__EXERCISE__
Make an exact copy of every entry, leaving the pictures out.
──────── GIVEN RECORDS
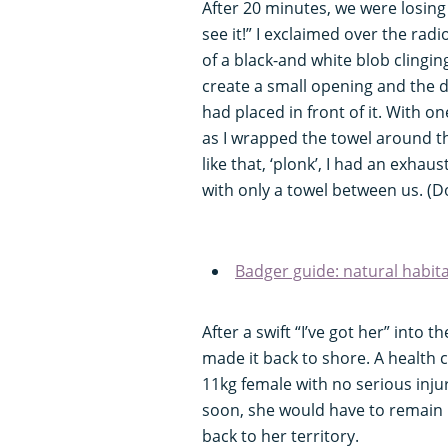
After 20 minutes, we were losing l
see it!” I exclaimed over the ra
of a black-and white blob clingin
create a small opening and the d
had placed in front of it. With o
as I wrapped the towel around th
like that, ‘plonk’, I had an exha
with only a towel between us. (Do
Badger guide: natural habit
After a swift “I’ve got her” into
made it back to shore. A health 
11kg female with no serious inju
soon, she would have to remain i
back to her territory.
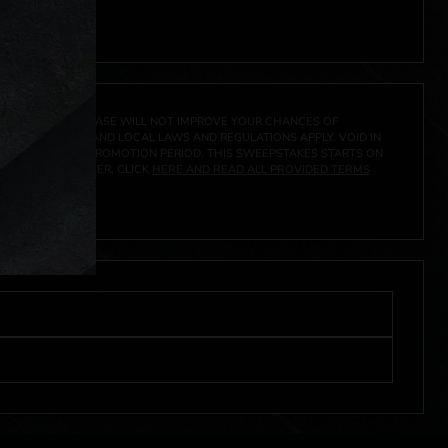
 click
here
***
A PRIZE. A PURCHASE WILL NOT IMPROVE YOUR CHANCES OF
 FEDERAL, STATE AND LOCAL LAWS AND REGULATIONS APPLY. VOID IN
IVED DURING THE PROMOTION PERIOD. THIS SWEEPSTAKES STARTS ON
URES, AND TO ENTER, CLICK
HERE AND READ ALL PROVIDED TERMS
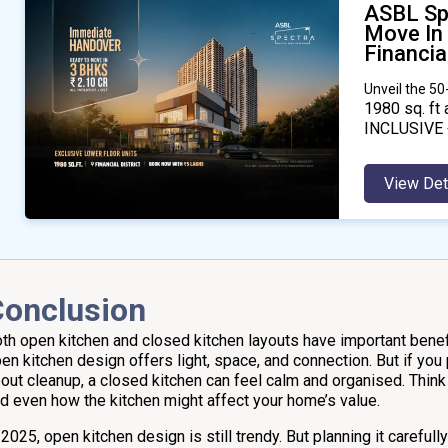
ASBL Sp
Move In
Financial
Unveil the 5
1980
sq. ft 
INCLUSIVE 
View Det
Conclusion
th open kitchen and closed kitchen layouts have important benefi
en kitchen design offers light, space, and connection. But if you
out cleanup, a closed kitchen can feel calm and organised. Think 
d even how the kitchen might affect your home’s value.
 2025, open kitchen design is still trendy. But planning it careful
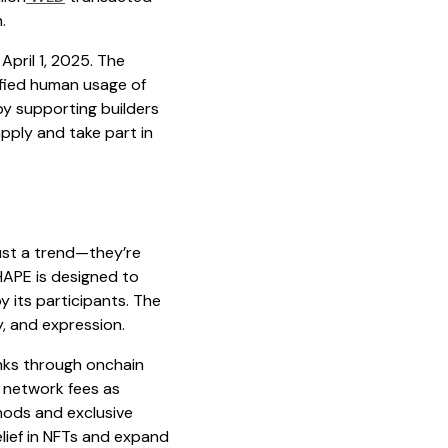
.
April 1, 2025. The
ified human usage of
y supporting builders
pply and take part in
just a trend—they’re
APE is designed to
 its participants. The
y, and expression.
anks through onchain
f network fees as
hods and exclusive
lief in NFTs and expand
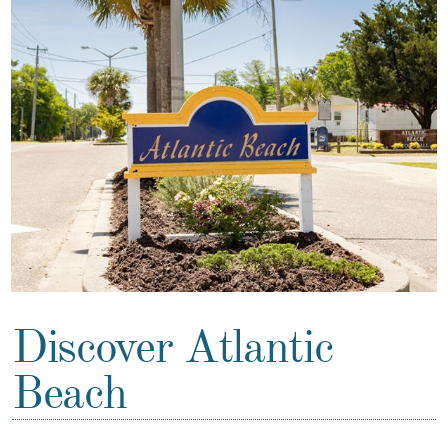
Discover Atlantic
Beach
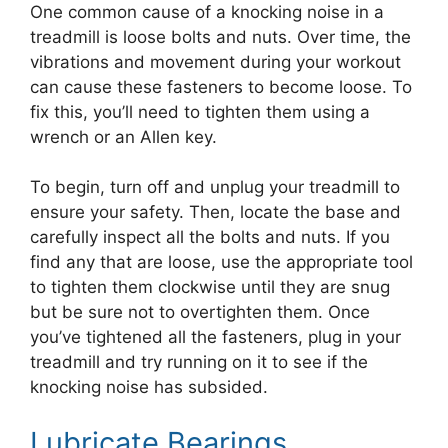
One common cause of a knocking noise in a
treadmill is loose bolts and nuts. Over time, the
vibrations and movement during your workout
can cause these fasteners to become loose. To
fix this, you’ll need to tighten them using a
wrench or an Allen key.
To begin, turn off and unplug your treadmill to
ensure your safety. Then, locate the base and
carefully inspect all the bolts and nuts. If you
find any that are loose, use the appropriate tool
to tighten them clockwise until they are snug
but be sure not to overtighten them. Once
you’ve tightened all the fasteners, plug in your
treadmill and try running on it to see if the
knocking noise has subsided.
Lubricate Bearings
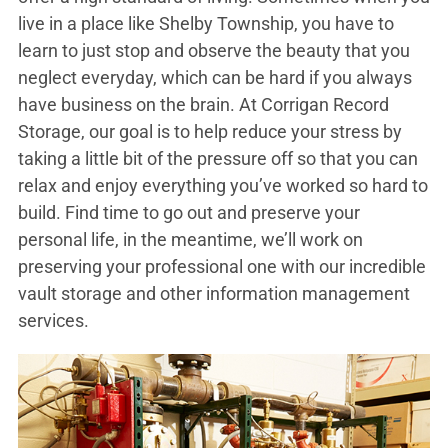
live in a place like Shelby Township, you have to
learn to just stop and observe the beauty that you
neglect everyday, which can be hard if you always
have business on the brain. At Corrigan Record
Storage, our goal is to help reduce your stress by
taking a little bit of the pressure off so that you can
relax and enjoy everything you’ve worked so hard to
build. Find time to go out and preserve your
personal life, in the meantime, we’ll work on
preserving your professional one with our incredible
vault storage and other information management
services.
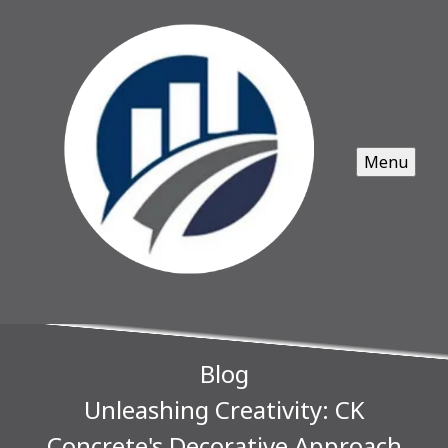
Menu
Blog
Unleashing Creativity: CK
Concrete's Decorative Approach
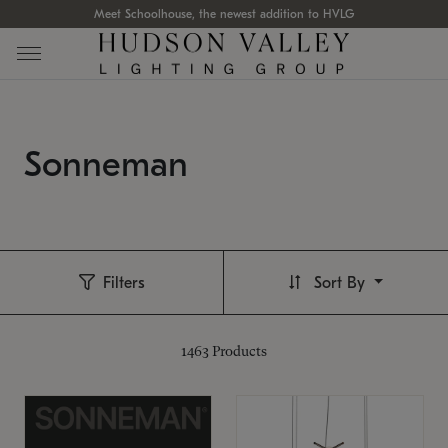
Meet Schoolhouse, the newest addition to HVLG
Sonneman
Filters
Sort By
1463
Products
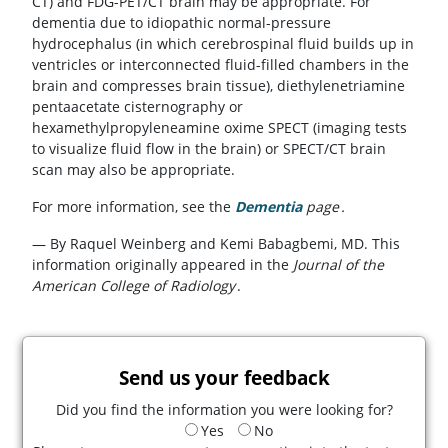
CT) and FDG-PET/CT brain may be appropriate. For
dementia due to idiopathic normal-pressure
hydrocephalus (in which cerebrospinal fluid builds up in
ventricles or interconnected fluid-filled chambers in the
brain and compresses brain tissue), diethylenetriamine
pentaacetate cisternography or
hexamethylpropyleneamine oxime SPECT (imaging tests
to visualize fluid flow in the brain) or SPECT/CT brain
scan may also be appropriate.
For more information, see the
Dementia
page
.
— By Raquel Weinberg and Kemi Babagbemi, MD. This
information originally appeared in the
Journal of the
American College of Radiology
.
Send us your feedback
Did you find the information you were looking for?
Yes
No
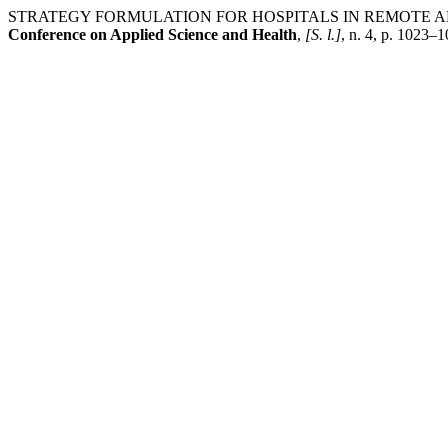
STRATEGY FORMULATION FOR HOSPITALS IN REMOTE AR
Conference on Applied Science and Health
,
[S. l.]
, n. 4, p. 1023–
────────────────
__SOLVED PROBLEM__
After 20 minutes, we were losing l
see it!” I exclaimed over the ra
of a black-and white blob clingin
create a small opening and the d
had placed in front of it. With o
as I wrapped the towel around th
like that, ‘plonk’, I had an exha
with only a towel between us. (Do
Badger guide: natural habit
After a swift “I’ve got her” into
made it back to shore. A health 
11kg female with no serious inju
soon, she would have to remain i
back to her territory.
 click
here
***
A PRIZE. A PURCHASE WILL NOT IMPROVE YOUR CHANCES OF
 FEDERAL, STATE AND LOCAL LAWS AND REGULATIONS APPLY. VOID IN
IVED DURING THE PROMOTION PERIOD. THIS SWEEPSTAKES STARTS ON
URES, AND TO ENTER, CLICK
HERE AND READ ALL PROVIDED TERMS
ASBL Sp
Move In
Financial
Unveil the 5
1980
sq. ft 
INCLUSIVE 
View Det
Conclusion
th open kitchen and closed kitchen layouts have important benefi
en kitchen design offers light, space, and connection. But if you
out cleanup, a closed kitchen can feel calm and organised. Think 
d even how the kitchen might affect your home’s value.
 2025, open kitchen design is still trendy. But planning it careful
.
April 1, 2025. The
ified human usage of
y supporting builders
pply and take part in
just a trend—they’re
APE is designed to
 its participants. The
y, and expression.
anks through onchain
f network fees as
hods and exclusive
lief in NFTs and expand
Discover Atlantic
Beach
One common cause of a knocking noise in a
treadmill is loose bolts and nuts. Over time, the
vibrations and movement during your workout
can cause these fasteners to become loose. To
fix this, you’ll need to tighten them using a
wrench or an Allen key.
To begin, turn off and unplug your treadmill to
ensure your safety. Then, locate the base and
carefully inspect all the bolts and nuts. If you
find any that are loose, use the appropriate tool
to tighten them clockwise until they are snug
but be sure not to overtighten them. Once
you’ve tightened all the fasteners, plug in your
treadmill and try running on it to see if the
knocking noise has subsided.
Lubricate Bearings
live in a place like Shelby Township, you have to
learn to just stop and observe the beauty that you
neglect everyday, which can be hard if you always
have business on the brain. At Corrigan Record
Storage, our goal is to help reduce your stress by
taking a little bit of the pressure off so that you can
relax and enjoy everything you’ve worked so hard to
build. Find time to go out and preserve your
personal life, in the meantime, we’ll work on
preserving your professional one with our incredible
vault storage and other information management
services.
Menu
Blog
Unleashing Creativity: CK
Concrete's Decorative Approach
Meet Schoolhouse, the newest addition to HVLG
Sonneman
Filters
Sort By
1463
Products
CT) and FDG-PET/CT brain may be appropriate. For
dementia due to idiopathic normal-pressure
hydrocephalus (in which cerebrospinal fluid builds up in
ventricles or interconnected fluid-filled chambers in the
brain and compresses brain tissue), diethylenetriamine
pentaacetate cisternography or
hexamethylpropyleneamine oxime SPECT (imaging tests
to visualize fluid flow in the brain) or SPECT/CT brain
scan may also be appropriate.
For more information, see the
Dementia
page
.
— By Raquel Weinberg and Kemi Babagbemi, MD. This
information originally appeared in the
Journal of the
American College of Radiology
.
Send us your feedback
Did you find the information you were looking for?
Yes
No
STRATEGY FORMULATION FOR HOSPITALS IN REMOTE AR
Conference on Applied Science and Health
,
[S. l.]
, n. 4, p. 1023–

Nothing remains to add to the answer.